Republish this article
15th October 2018

Arthritis is definitely not the end of everything

Donna Roberts is one of the approximately 350 million people worldwide who have arthritis, but the self-proclaimed “queen of the to-do list” doesn’t let that get in the way of her busy life.

It started nearly 18 years ago, when Donna began experiencing fatigue as well as hands and fingers that were red and hot to the touch, and so swollen that she couldn’t bend them. When the symptoms hadn’t improved a year and a half later, she decided to visit her GP.

Getting a diagnosis was tricky, however, and it took months of blood tests to rule out other illnesses before Donna found out that she had psoriatic arthritis (PsA). “By the time I was diagnosed I was pretty much elated just to put a name to it,” she tells This Is MedTech. “I’d never heard of psoriatic arthritis, although I’ve had psoriasis since age eight.”
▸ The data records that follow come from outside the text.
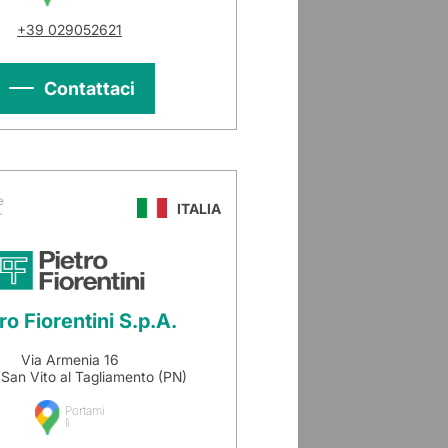
+39 029052621
Contattaci
e
ITALIA
r
ro Fiorentini S.p.A.
Via Armenia 16
San Vito al Tagliamento (PN)
Portami
lì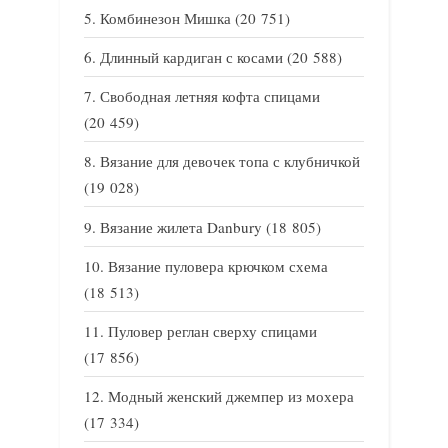
Комбинезон Мишка
(20 751)
Длинный кардиган с косами
(20 588)
Свободная летняя кофта спицами
(20 459)
Вязание для девочек топа с клубничкой
(19 028)
Вязание жилета Danbury
(18 805)
Вязание пуловера крючком схема
(18 513)
Пуловер реглан сверху спицами
(17 856)
Модный женский джемпер из мохера
(17 334)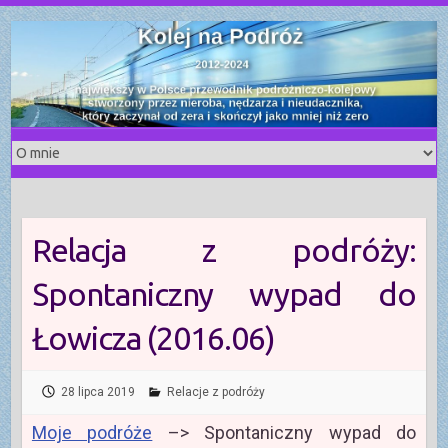
S
k
i
p
t
o
c
o
n
t
Relacja z podróży:
e
n
Spontaniczny wypad do
t
Łowicza (2016.06)
28 lipca 2019
Relacje z podróży
Moje podróże
–> Spontaniczny wypad do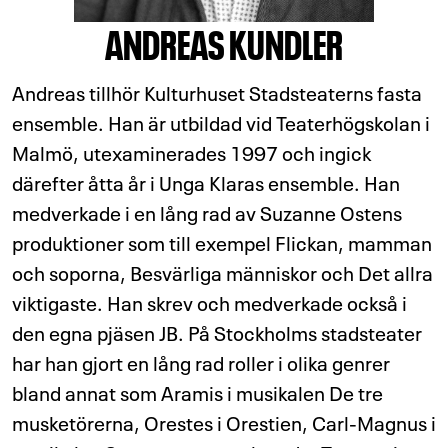
ANDREAS KUNDLER
Andreas tillhör Kulturhuset Stadsteaterns fasta
ensemble. Han är utbildad vid Teaterhögskolan i
Malmö, utexaminerades 1997 och ingick
därefter åtta år i Unga Klaras ensemble. Han
medverkade i en lång rad av Suzanne Ostens
produktioner som till exempel Flickan, mamman
och soporna, Besvärliga människor och Det allra
viktigaste. Han skrev och medverkade också i
den egna pjäsen JB. På Stockholms stadsteater
har han gjort en lång rad roller i olika genrer
bland annat som Aramis i musikalen De tre
musketörerna, Orestes i Orestien, Carl-Magnus i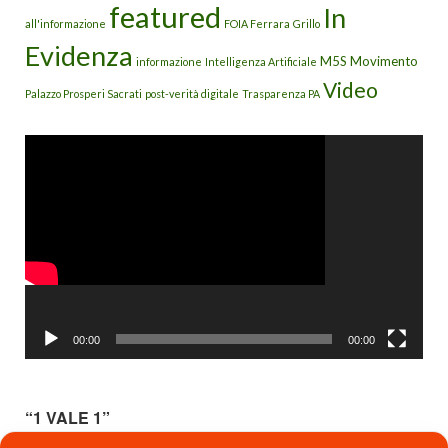
featured
In
all'informazione
FOIA Ferrara
Grillo
Evidenza
M5S
Movimento
informazione
Intelligenza Artificiale
Video
Palazzo Prosperi Sacrati
post-verità digitale
Trasparenza PA
Video
Player
00:00
00:00
“1 VALE 1”
“1 vale 1” come primo e fondamentale concetto di convivenza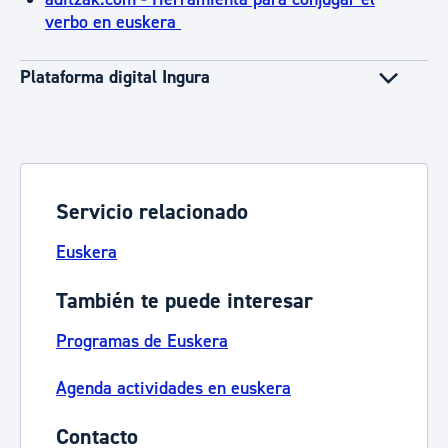
verbo en euskera
Plataforma digital Ingura
Servicio relacionado
Euskera
También te puede interesar
Programas de Euskera
Agenda actividades en euskera
Contacto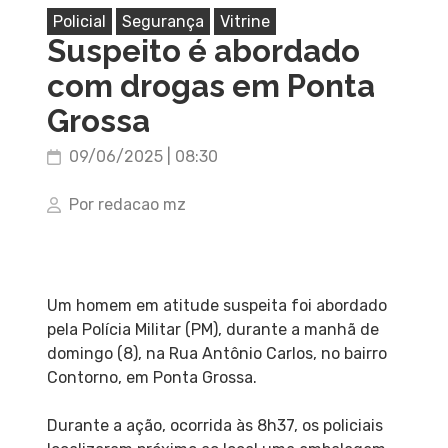
Policial
Segurança
Vitrine
Suspeito é abordado
com drogas em Ponta
Grossa
09/06/2025 | 08:30
Por redacao mz
Um homem em atitude suspeita foi abordado
pela Polícia Militar (PM), durante a manhã de
domingo (8), na Rua Antônio Carlos, no bairro
Contorno, em Ponta Grossa.
Durante a ação, ocorrida às 8h37, os policiais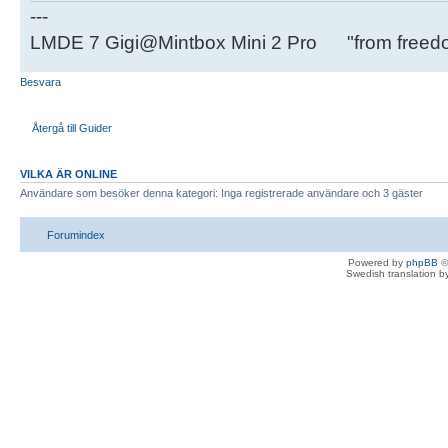
---
LMDE 7 Gigi@Mintbox Mini 2 Pro "from freed
Besvara
Återgå till Guider
VILKA ÄR ONLINE
Användare som besöker denna kategori: Inga registrerade användare och 3 gäster
Forumindex
Powered by
phpBB
©
Swedish translation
There are more than 100 different forms of arthritis and related diseases. The most common types include osteoarthritis, rheumatoid arthritis, PsA, fibromyalgia and gout. All of them cause pain in different ways. According to UK charity Versus Arthritis, PsA usually affects people who already have psoriasis, an autoimmune skin condition that causes a red, scaly rash. It’s not yet known exactly what triggers the inflammation in PsA, but experts believe that genetics may play a role.

“Once I was diagnosed I was given a specific pain medication regime. The GP explained that once my pain was managed, I could get moving more and this would help with general wellbeing,” comments Donna.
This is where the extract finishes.